I’m sorry we haven’t talked yet this year and I’m only just now catching you at the tail end of your visit.
I read back on our letters from last year and I find it hard to recognize my own words.
I still am very much me, but there’s something else now. There’s a whole new chunk of me.
I met you this time right in the midst of a massive disappointment- I had just been fired from the job May had given me this year. I had created a plan for how I would survive these summer months and it was crumbling around me. Then as soon as you arrived I was catapulted into one of the most incredible experiences I’ve ever had. I thrived working that tv show gig and I found my little slice of sun. But when it was over as quick as it started I was left again with nowhere to go. No job to work, no reason to set an alarm clock and have a routine. Once I had given up finding a way out of this room I was seemingly doomed to live in forever, a friend came and knocked a huge hole in the wall and presented me with a new job. A better job with consistent full time hours. Everything I could’ve hoped for. I dove headfirst towards that opportunity and submersed myself into this new life.

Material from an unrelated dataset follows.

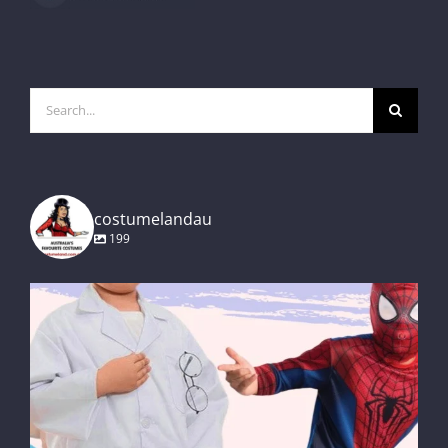
Search
for:
costumelandau
199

I created a routine that allowed me to laser focus onto each task, and, before I knew it, the days flew by.
Last year I left you with a hope and a determination.
I think this year I leave you knowing how much work it takes to maintain that hope and determination.
July, I think what’s been irking me lately is the fact that I am back in the same house that I was in when I wrote to you last year, yet I am not the same me. This past year has led me to people and places that this house has never seen. I’ve proven myself this past year in ways that the people in this place could never imagine.
I am not who I was and I wish I could convince these people at home of that.
But is it them that need the convincing? If it were would I bother writing these thoughts in a letter that probably only I will ever read?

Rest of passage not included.